Más allá de estos devaneos intelectuales, Nadie nos mira me produce varias respuestas afectivas, inspiradas sin duda en que en parte quiere representar mi experiencia en la ciudad de Nueva York. Es verdad, yo también soy una migrante privilegiada, pero no he experimentado el color de mi piel y mi situación migratoria como un fracaso personal, sino como la forma en que los poderes locales cierran las posibilidades de existencia de los migrantes del sur. De hecho, las veces que en mi trabajo han sacado a relucir mis papeles y mi visa como obstáculo para seguir pagándome por mis investigaciones, mis textos o mis clases, lo interpreto como el ejercicio de la desideologizada ideología neoliberal albergada por las instituciones y las personas.

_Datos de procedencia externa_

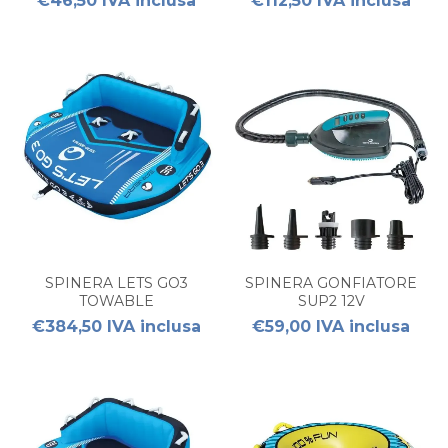
€46,50 IVA inclusa
€112,50 IVA inclusa
SPINERA LETS GO3
SPINERA GONFIATORE
TOWABLE
SUP2 12V
€384,50 IVA inclusa
€59,00 IVA inclusa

Por eso, no puedo dejar de apuntar el riesgo que toma Nadie nos mira al hilar la historia de una crisis existencial a partir de un actor de teleseries, otro enclave de formas de relación igualmente viciadas. Y tal vez sea ahí, en esa especie de saña con que las guionistas exponen al protagonista a penurias y situaciones incómodas, en la caída trágica del personaje interpretado por Guillermo Pfening, donde radique una potencial poética: donde la venganza se une con la compasión; lo biográfico, con la historia de alguien que, en realidad, no tiene nada que ver con nosotros.